I couldn't find the source numbers used to create the graphs at On2, so I had to "eyeball" them to derive the values to plot on my own graphs. I probably made mistakes. Tell me: bugfood[dash]ml[at]fatooh[dot]org
lavc-mbd2_trell has mbd=2:trell added to the lavcopts.
In my experience, these two are rather safe always-a-benefit options for increasing quality (though, there is an encoding fps hit).
lavc-experimental has some options I wanted to include for testing, out of personal curiosity:
mbd=2:mv0:trell:cbp:precmp=2:cmp=2:subcmp=2:vmax_b_frames=1:predia=2:dia=2:preme=2:vme=5:naq:v4mv
I used 2-pass encoding because lavc always manages ratecontrol better on the second pass. The VP6 white paper(pdf) (on page 16) mentions that using 2-pass with WMV9 produces worse results, and with VP6 makes little difference, so I think it's still fair to compare 2-pass lavc to the other codecs at 1-pass.
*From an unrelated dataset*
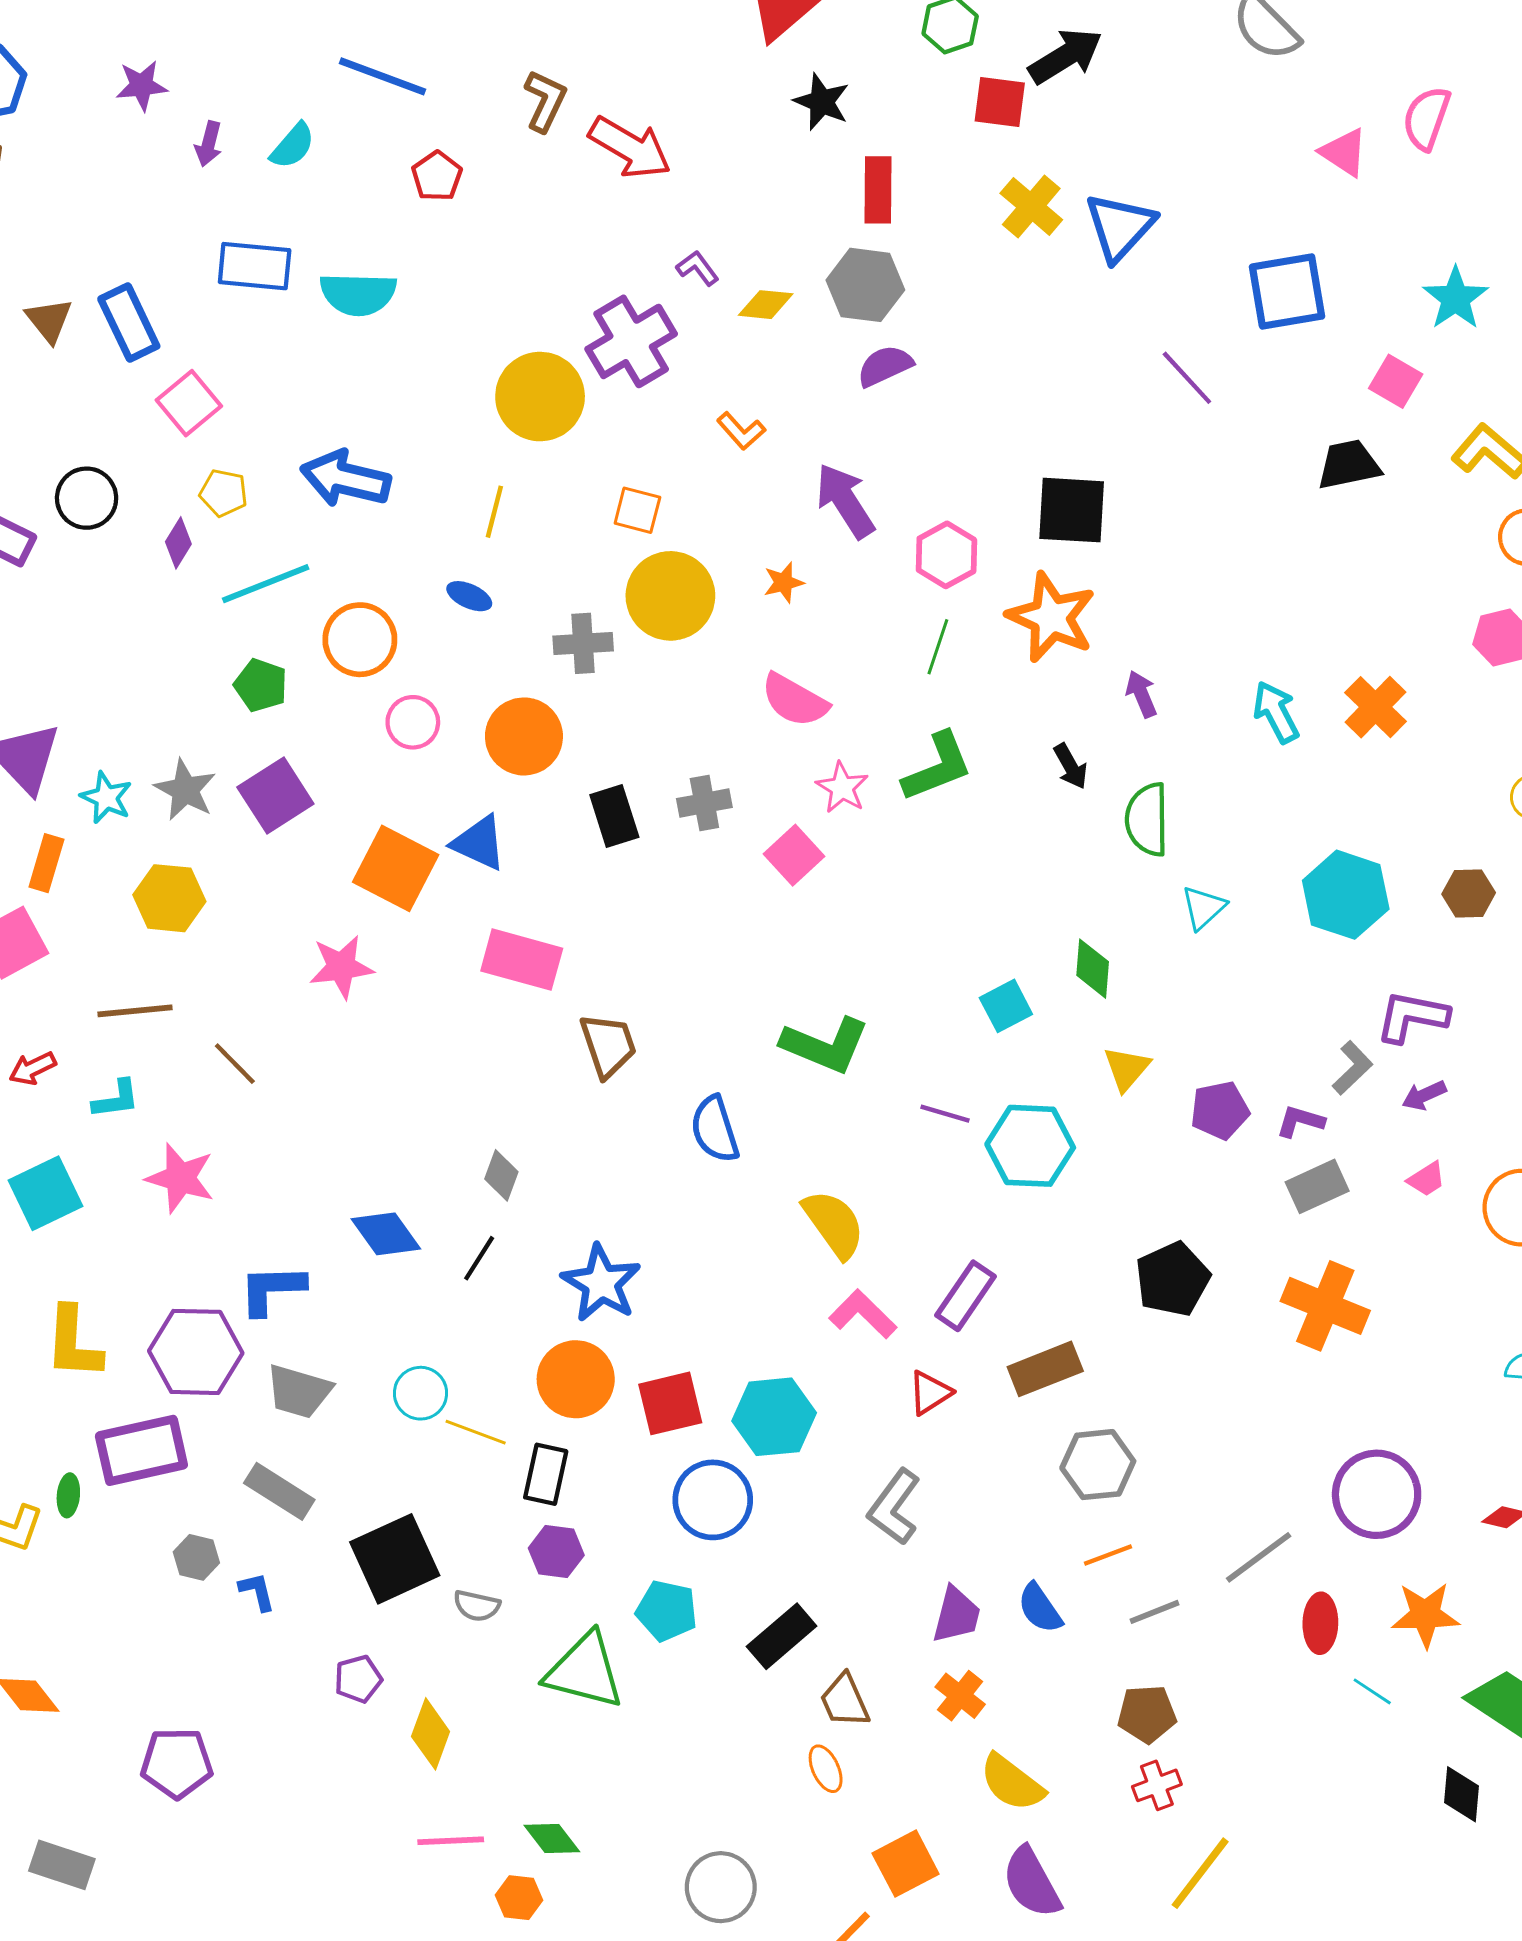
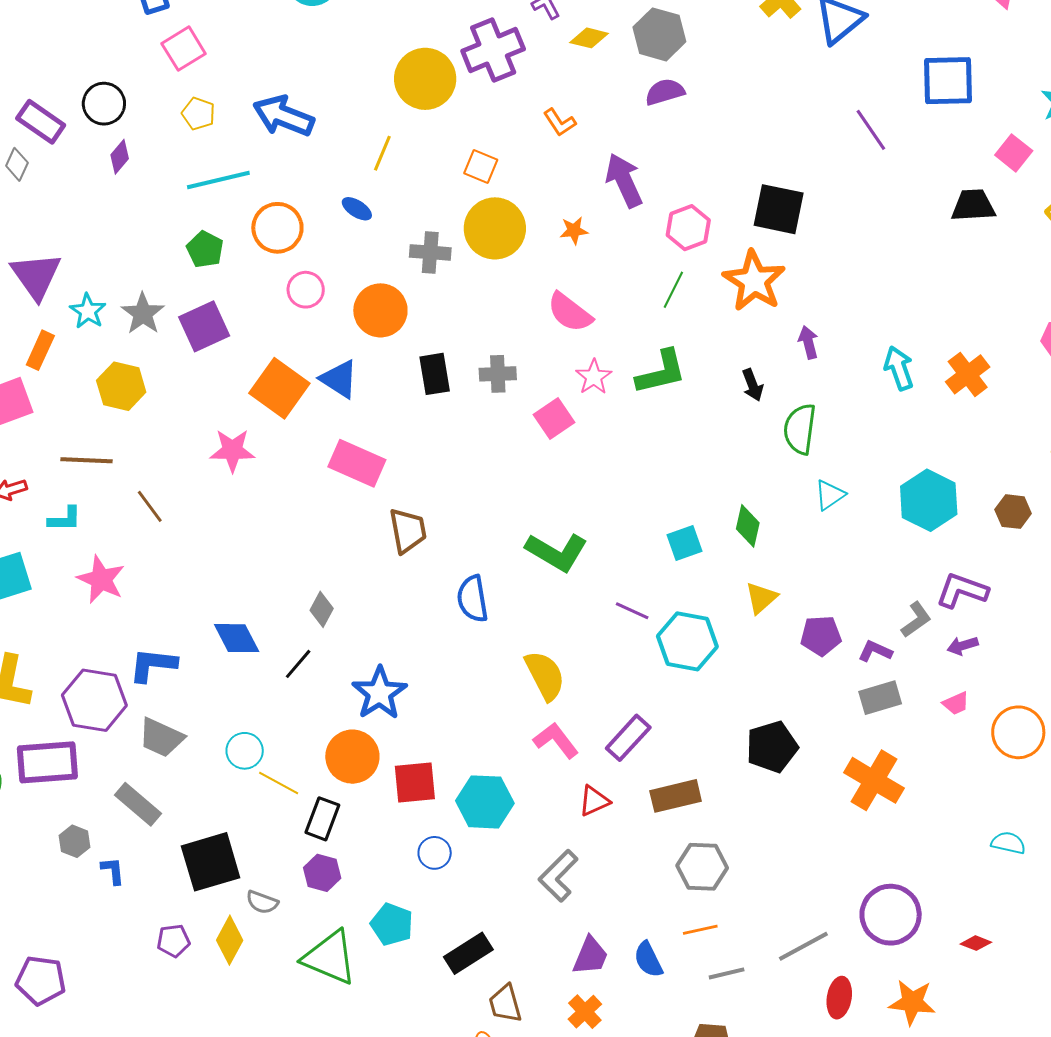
purple diamond: (178, 543) -> (120, 157), moved
blue circle: (713, 1500) -> (435, 853), size x0.6
yellow diamond: (431, 1734) -> (230, 940), moved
These clips are very short, which is why I set vratetol=100. This makes lavc obey the requested bitrate more strictly, rather than the default tolerance of 8000 kbits.
"Mobile"
Source 89MB
I encoded at 200, 300, 400, 500, and 600 kbit/sec. The ratecontrol has trouble below 300, but does well otherwise. The experimental set does very well here, but not in the other tests.
"Reaching"
Source 111MB
I encoded with bitrate from 250 to 2000, at intervals of 250 kbit/sec. The experimental set gets weird above ~800, but the other two lavc encodes perform quite nicely.
"Fence"
Source 50MB
This one is from 200 to 2300, at intervals of 300 kbit/sec. Again, the experimental set gets weird, so don't pay attention to it. The other two lavc sets really shine here too.
"Football"
Source 290MB
I encoded bitrates from 400 to 1500, at intervals of 100 kbit/sec. The source is very difficult (688x480, 24bpp, 29.970 fps, and lots of high detail and fast motion), and lavc just can't really handle below 700kbit/s. In practice, encoding such a clip at these rates would result in unreasonably low quality anyway.